Available records ->
▬▬▬▬▬▬
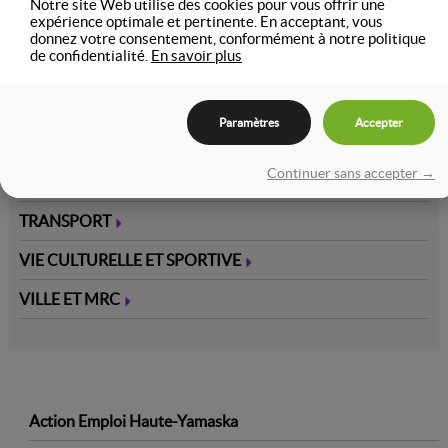
Notre site Web utilise des cookies pour vous offrir une
expérience optimale et pertinente. En acceptant, vous
SANTÉ ET SOINS MÉDICAUX
donnez votre consentement, conformément à notre politique
de confidentialité.
En savoir plus
SÉCURITÉ, PRÉVENTION ET INCENDIE
SERVICE DU GOUVERNEMENT DU CANADA
Paramètres
Accepter
SERVICE DU GOUVERNEMENT DU QUÉBEC
Continuer sans accepter →
TOURISME ET SERVICES
TRANSPORT
VIE CULTURELLE ET SPORTIVE
VILLE ET MRC
3
Action Emploi Haute-Yamaska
▬▬▬▬▬▬
Assignment ->
Aside from its pictures, the listing must be given again in full, exactly as it appears.

Solution for this task ->
Notre site Web utilise des cookies pour vous offrir une
expérience optimale et pertinente. En acceptant, vous
SANTÉ ET SOINS MÉDICAUX
donnez votre consentement, conformément à notre politique
de confidentialité.
En savoir plus
SÉCURITÉ, PRÉVENTION ET INCENDIE
SERVICE DU GOUVERNEMENT DU CANADA
Paramètres
Accepter
SERVICE DU GOUVERNEMENT DU QUÉBEC
Continuer sans accepter →
TOURISME ET SERVICES
TRANSPORT
VIE CULTURELLE ET SPORTIVE
VILLE ET MRC
3
Action Emploi Haute-Yamaska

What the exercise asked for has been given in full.